TASK REQUIREMENTS: Without including any image, retype the records word for word.

RECORD EXCERPTS:

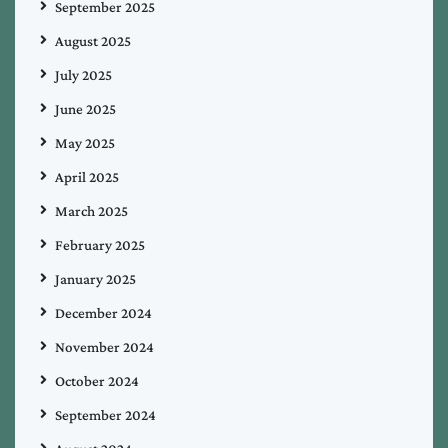
September 2025
August 2025
July 2025
June 2025
May 2025
April 2025
March 2025
February 2025
January 2025
December 2024
November 2024
October 2024
September 2024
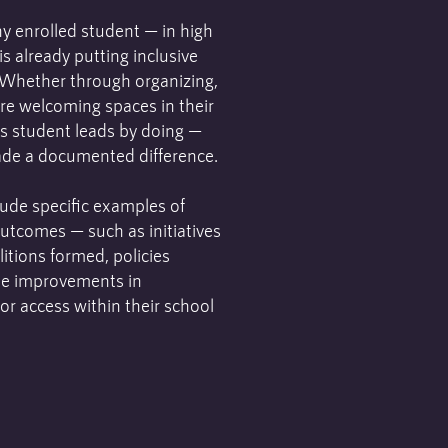
y enrolled student — in high
s already putting inclusive
. Whether through organizing,
re welcoming spaces in their
s student leads by doing —
ade a documented difference.
ude specific examples of
outcomes — such as initiatives
itions formed, policies
le improvements in
 or access within their school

PROBLEM SOLUTION:
September 2025
August 2025
July 2025
June 2025
May 2025
April 2025
March 2025
February 2025
January 2025
December 2024
November 2024
October 2024
September 2024
y enrolled student — in high
s already putting inclusive
. Whether through organizing,
re welcoming spaces in their
s student leads by doing —
ade a documented difference.
ude specific examples of
outcomes — such as initiatives
itions formed, policies
le improvements in
 or access within their school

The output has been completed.